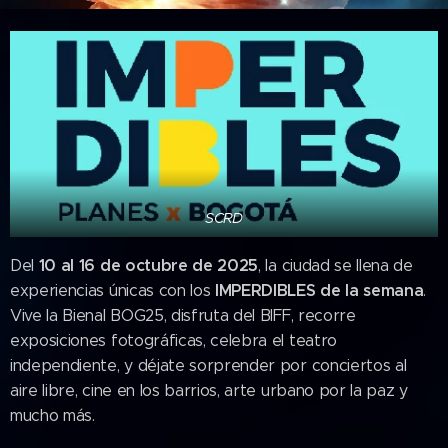
SCRD
10 al 16 de octubre de 2025
Del
, la ciudad se llena de
IMPERDIBLES de la semana
experiencias únicas con los
.
Vive la Bienal BOG25, disfruta del BIFF, recorre
exposiciones fotográficas, celebra el teatro
independiente, y déjate sorprender por conciertos al
aire libre, cine en los barrios, arte urbano por la paz y
mucho más.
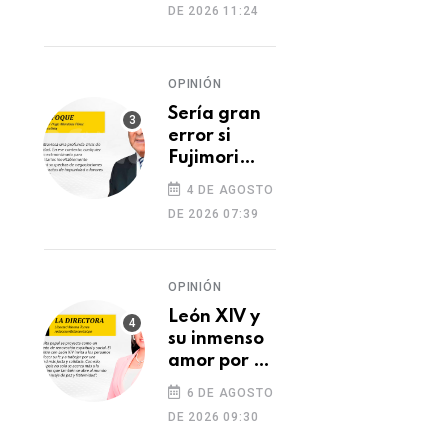
DE 2026 11:24
dos heridos
OPINIÓN
Sería gran
error si
Fujimori
indulta a
4 DE AGOSTO
Castillo o
DE 2026 07:39
Toledo
OPINIÓN
León XIV y
su inmenso
amor por el
Perú
6 DE AGOSTO
DE 2026 09:30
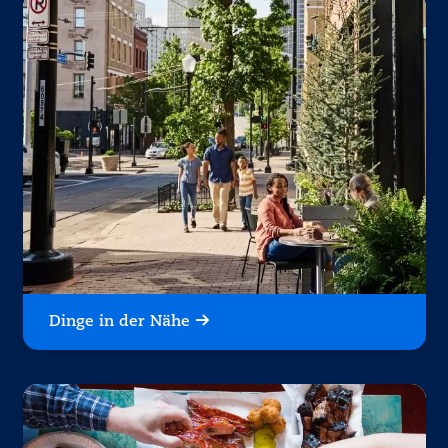
Dinge in der Nähe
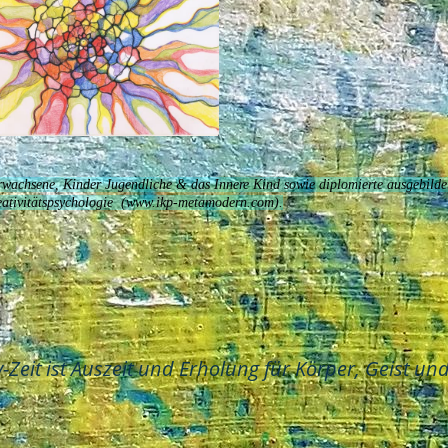
 Erwachsene, Kinder Jugendliche & das Innere Kind sowie diplomierte ausgebilde
Kreativitätspsychologie (www.ikp-metamodern.com).
v-Zeit ist Auszeit und Erholung für Körper, Geist und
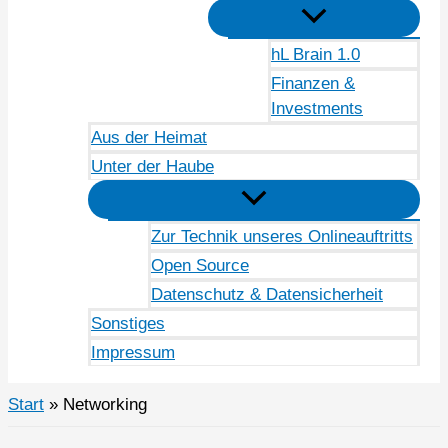
hL Brain 1.0
Finanzen &
Investments
Aus der Heimat
Unter der Haube
Zur Technik unseres Onlineauftritts
Open Source
Datenschutz & Datensicherheit
Sonstiges
Impressum
Start
Networking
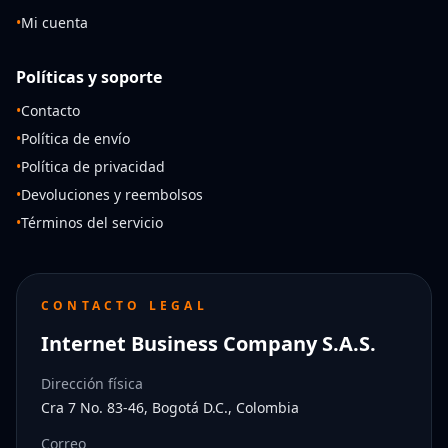
•
Mi cuenta
Políticas y soporte
•
Contacto
•
Política de envío
•
Política de privacidad
•
Devoluciones y reembolsos
•
Términos del servicio
CONTACTO LEGAL
Internet Business Company S.A.S.
Dirección física
Cra 7 No. 83-46, Bogotá D.C., Colombia
Correo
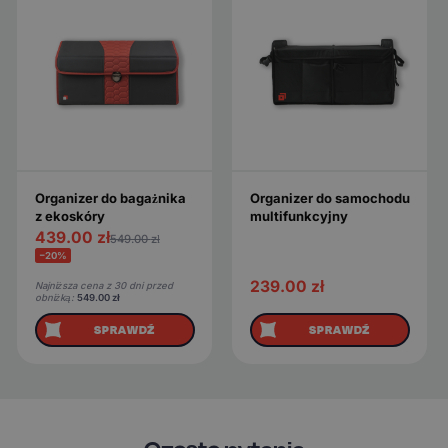
Organizer do bagażnika
Organizer do samochodu
z ekoskóry
multifunkcyjny
439.00
zł
549.00
zł
−20%
239.00
zł
Najniższa cena z 30 dni przed
obniżką:
549.00
zł
SPRAWDŹ
SPRAWDŹ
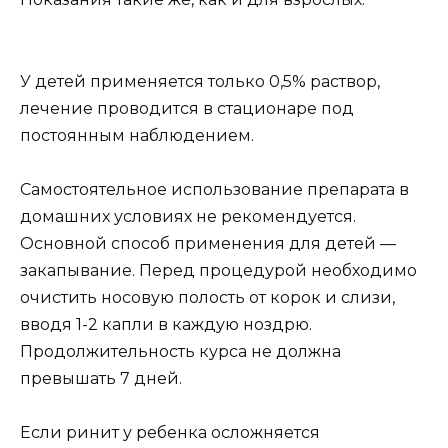
У детей применяется только 0,5% раствор,
лечение проводится в стационаре под
постоянным наблюдением.
Самостоятельное использование препарата в
домашних условиях не рекомендуется.
Основной способ применения для детей —
закапывание. Перед процедурой необходимо
очистить носовую полость от корок и слизи,
вводя 1-2 капли в каждую ноздрю.
Продолжительность курса не должна
превышать 7 дней.
Если ринит у ребенка осложняется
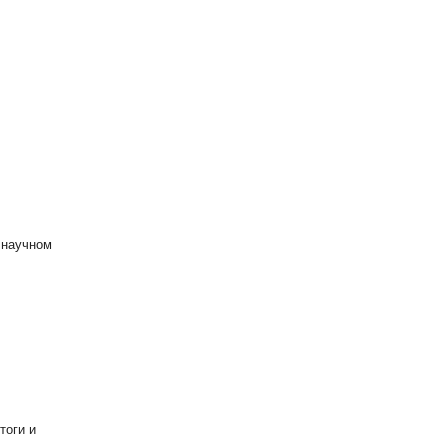
 научном
тоги и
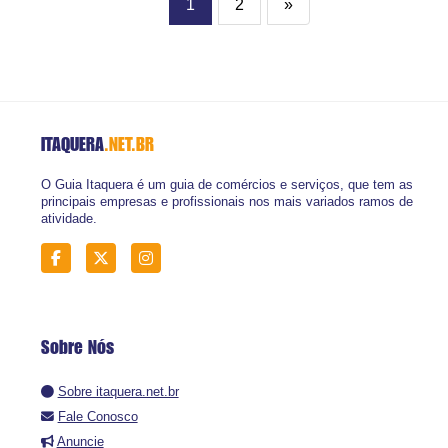
1
2
»
ITAQUERA
.NET.BR
O Guia Itaquera é um guia de comércios e serviços, que tem as
principais empresas e profissionais nos mais variados ramos de
atividade.
Sobre Nós
Sobre itaquera.net.br
Fale Conosco
Anuncie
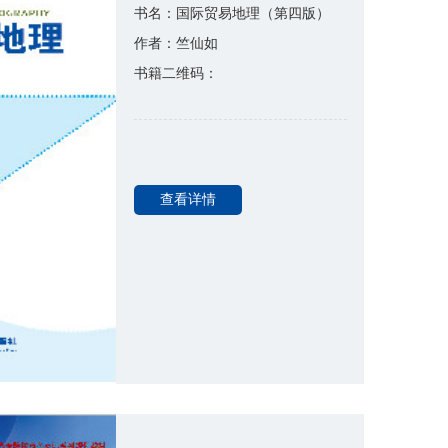
书名：国际贸易地理（第四版）
作者：竺仙如
书籍二维码：
查看详情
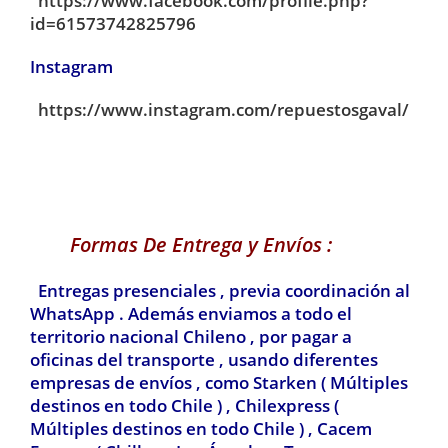
https://www.facebook.com/profile.php?
id=61573742825796
Instagram
https://www.instagram.com/repuestosgaval/
Formas De Entrega y Envíos :
Entregas presenciales , previa coordinación al
WhatsApp . Además enviamos a todo el
territorio nacional Chileno , por pagar a
oficinas del transporte , usando diferentes
empresas de envíos , como Starken ( Múltiples
destinos en todo Chile ) , Chilexpress
(
Múltiples destinos en todo Chile ) ,
Cacem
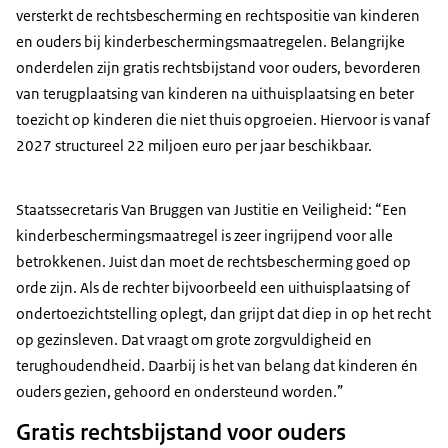
versterkt de rechtsbescherming en rechtspositie van kinderen
en ouders bij kinderbeschermingsmaatregelen. Belangrijke
onderdelen zijn gratis rechtsbijstand voor ouders, bevorderen
van terugplaatsing van kinderen na uithuisplaatsing en beter
toezicht op kinderen die niet thuis opgroeien. Hiervoor is vanaf
2027 structureel 22 miljoen euro per jaar beschikbaar.
Staatssecretaris Van Bruggen van Justitie en Veiligheid: “Een
kinderbeschermingsmaatregel is zeer ingrijpend voor alle
betrokkenen. Juist dan moet de rechtsbescherming goed op
orde zijn. Als de rechter bijvoorbeeld een uithuisplaatsing of
ondertoezichtstelling oplegt, dan grijpt dat diep in op het recht
op gezinsleven. Dat vraagt om grote zorgvuldigheid en
terughoudendheid. Daarbij is het van belang dat kinderen én
ouders gezien, gehoord en ondersteund worden.”
Gratis rechtsbijstand voor ouders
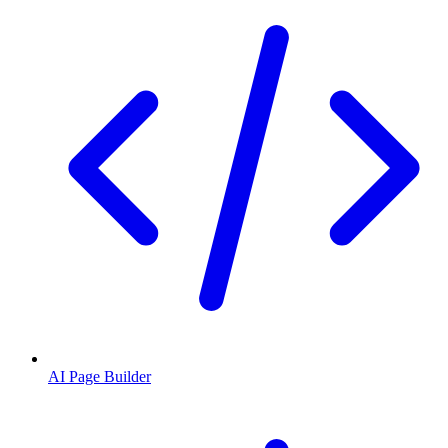
AI Page Builder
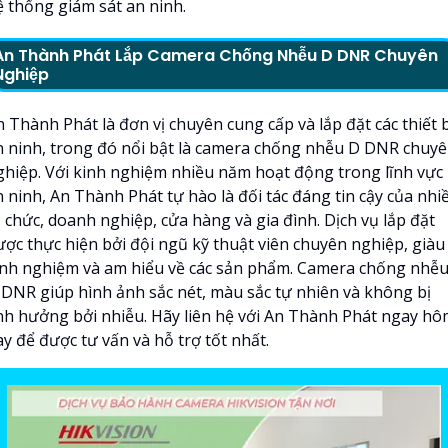
ệ thống giám sát an ninh.
An Thành Phát Lắp Camera Chống Nhễu D DNR Chuyên
Nghiệp
 Thành Phát là đơn vị chuyên cung cấp và lắp đặt các thiết b
n ninh, trong đó nổi bật là camera chống nhễu D DNR chuy
ghiệp. Với kinh nghiệm nhiều năm hoạt động trong lĩnh vực
n ninh, An Thành Phát tự hào là đối tác đáng tin cậy của nhi
 chức, doanh nghiệp, cửa hàng và gia đình. Dịch vụ lắp đặt
ược thực hiện bởi đội ngũ kỹ thuật viên chuyên nghiệp, giàu
inh nghiệm và am hiểu về các sản phẩm. Camera chống nhễ
 DNR giúp hình ảnh sắc nét, màu sắc tự nhiên và không bị
nh hưởng bởi nhiễu. Hãy liên hệ với An Thành Phát ngay h
y để được tư vấn và hỗ trợ tốt nhất.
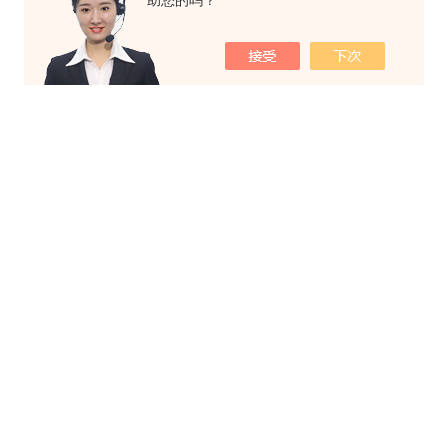
助您的吗？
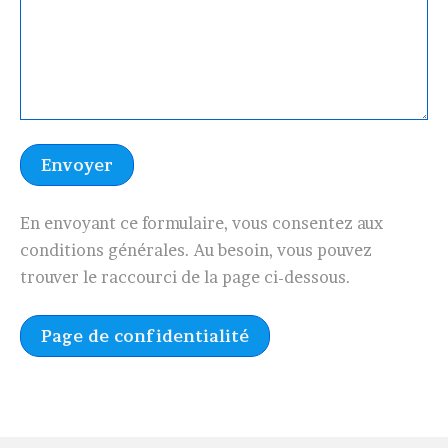
En envoyant ce formulaire, vous consentez aux
conditions générales. Au besoin, vous pouvez
trouver le raccourci de la page ci-dessous.
Page de confidentialité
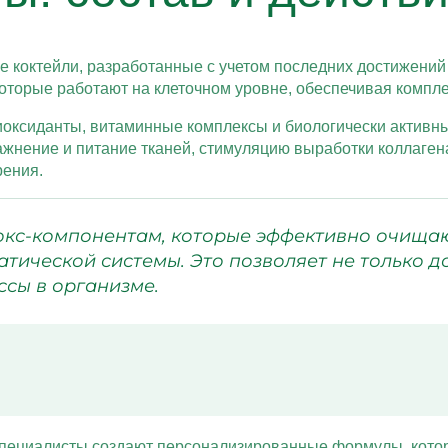
 коктейли, разработанные с учетом последних достижений 
торые работают на клеточном уровне, обеспечивая компл
оксиданты, витаминные комплексы и биологически активны
ажнение и питание тканей, стимуляцию выработки коллаген
рения.
окс-компонентам, которые эффективно очищаю
тической системы. Это позволяет не только д
сы в организме.
специалисты создают персонализированные формулы, котор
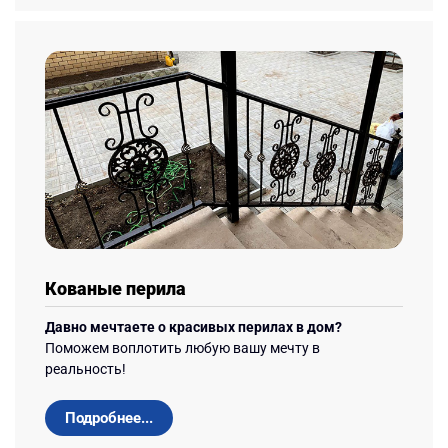
Кованые перила
Давно мечтаете о красивых перилах в дом?
Поможем воплотить любую вашу мечту в
реальность!
Подробнее...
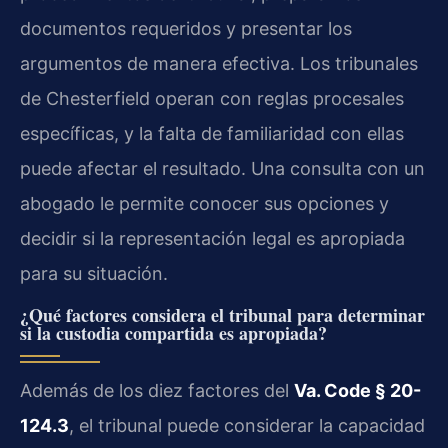
documentos requeridos y presentar los
argumentos de manera efectiva. Los tribunales
de Chesterfield operan con reglas procesales
específicas, y la falta de familiaridad con ellas
puede afectar el resultado. Una consulta con un
abogado le permite conocer sus opciones y
decidir si la representación legal es apropiada
para su situación.
¿Qué factores considera el tribunal para determinar
si la custodia compartida es apropiada?
Además de los diez factores del
Va. Code § 20-
124.3
, el tribunal puede considerar la capacidad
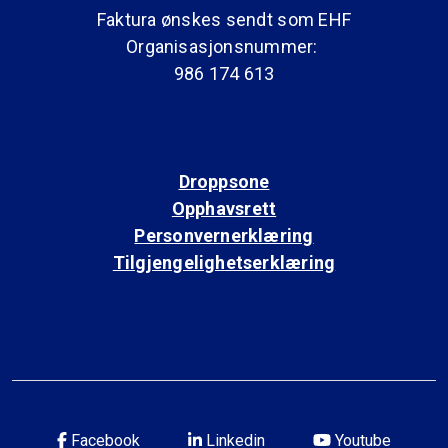
Faktura ønskes sendt som EHF
Organisasjonsnummer:
986 174 613
Droppsone
Opphavsrett
Personvernerklæring
Tilgjengelighetserklæring
Facebook
Linkedin
Youtube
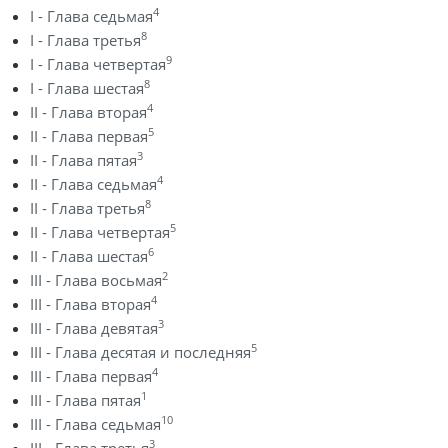
4
I - Глава седьмая
8
I - Глава третья
9
I - Глава четвертая
8
I - Глава шестая
4
II - Глава вторая
5
II - Глава первая
3
II - Глава пятая
4
II - Глава седьмая
8
II - Глава третья
5
II - Глава четвертая
6
II - Глава шестая
2
III - Глава восьмая
4
III - Глава вторая
3
III - Глава девятая
5
III - Глава десятая и последняя
4
III - Глава первая
1
III - Глава пятая
10
III - Глава седьмая
3
III - Глава третья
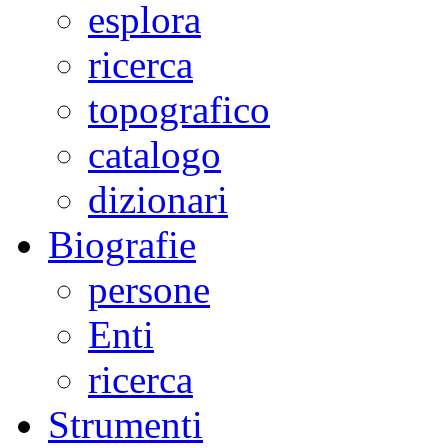
esplora
ricerca
topografico
catalogo
dizionari
Biografie
persone
Enti
ricerca
Strumenti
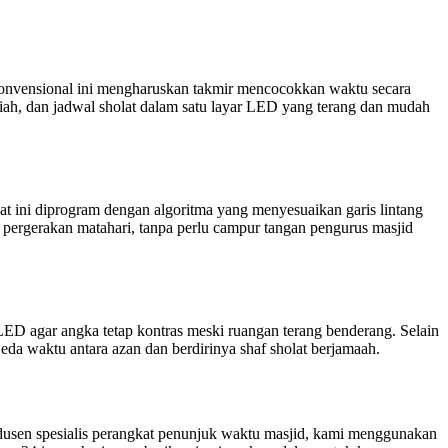
 konvensional ini mengharuskan takmir mencocokkan waktu secara
jriah, dan jadwal sholat dalam satu layar LED yang terang dan mudah
at ini diprogram dengan algoritma yang menyesuaikan garis lintang
ti pergerakan matahari, tanpa perlu campur tangan pengurus masjid
ED agar angka tetap kontras meski ruangan terang benderang. Selain
eda waktu antara azan dan berdirinya shaf sholat berjamaah.
dusen spesialis perangkat penunjuk waktu masjid, kami menggunakan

⁂

- Required work -
Number of lines above holding "kinderen"? Give that number alone.

- Solution to this task -
4